[Saved entries]
=== Begin Enclosure ===

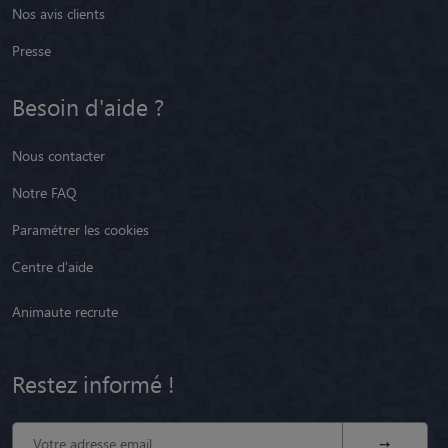
Nos avis clients
Presse
Besoin d'aide ?
Nous contacter
Notre FAQ
Paramétrer les cookies
Centre d'aide
Animaute recrute
Restez informé !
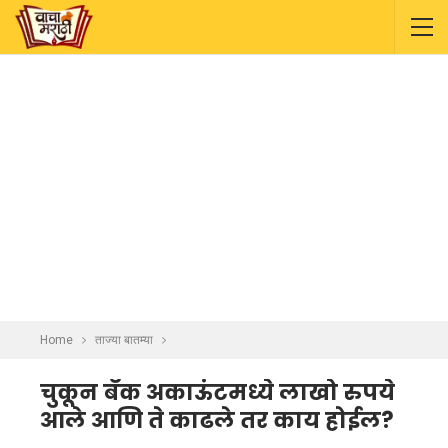
Home
ताज्या बातम्या
चुकून बँक अकाऊंटमध्ये लाखो रुपये
आले आणि ते काढले तर काय होईल?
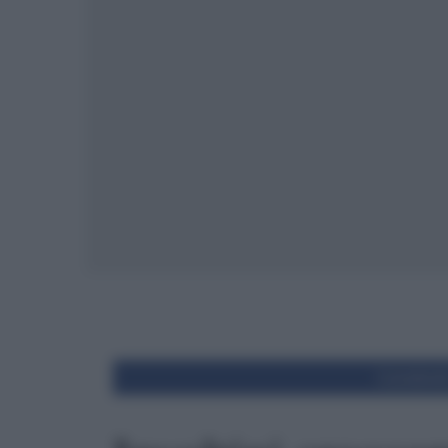
Condivid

=== End Enclosure ===

▸ **WORK REQUIRED**
Return each of the lines exactly as they appear above, with no images.

▸ **TASK SOLUTION**
Nos avis clients
Presse
Besoin d'aide ?
Nous contacter
Notre FAQ
Paramétrer les cookies
Centre d'aide
Animaute recrute
Restez informé !
Home
ताज्या बातम्या
चुकून बँक अकाऊंटमध्ये लाखो रुपये
आले आणि ते काढले तर काय होईल?
Condivid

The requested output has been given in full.